Introduction: Despite various marketed antidepressants, non-response is still a major problem in depression therapy. One way of enhancing therapy outcomes could be to apply biomarkers predictive for response. Additionally, susceptibility biomarkers might be used in depression prevention, development of new therapeutic approaches or understanding the disease.

Aim: This master’s thesis evaluated genetic markers for response and susceptibility, as well as the use of the cordance as predictor for response.

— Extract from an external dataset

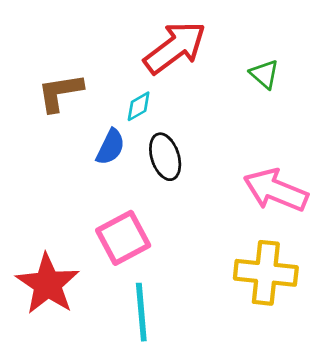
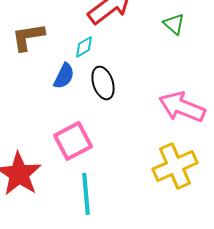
yellow cross: (266, 273) -> (175, 166), turned -30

Methods: 37 patients experiencing depressive episodes were randomly assigned to either a control (arm A) or an intervention group (arm B) and observed for 35 days. Participants received a new antidepressant according to doctor’s choice on day 1. After one week of treatment, a sleep EEG was performed. In arm B, the therapy was adapted in case of negative cordance prediction. The primary endpoint was the responder rate on day 35, assessed using HAMD-21-scores. Genetic markers were analysed using genotyping.

Results: No significant effects of therapy adaptation based on cordance prediction were observed. The rs1360780 wildtype and the CYP2D6 IM phenotype were significantly more frequent in responders, whereas the CYP2C19 UM phenotype was more frequent in non-responders. There was a trend for the rs1065852 being more frequent in responders compared to non-responders. Significant differences in allele or genotype distribution between the study population and a reference population were observed for rs2032583, rs12248560, rs6277, rs463376, rs36029, rs192303, rs774676466, MAOA u-VNTR, DRD4 exon 3 VNTR and CYP2C19 UM phenotype.

Conclusion: Interesting associations were observed. Larger studies are necessary to prove their predictive power.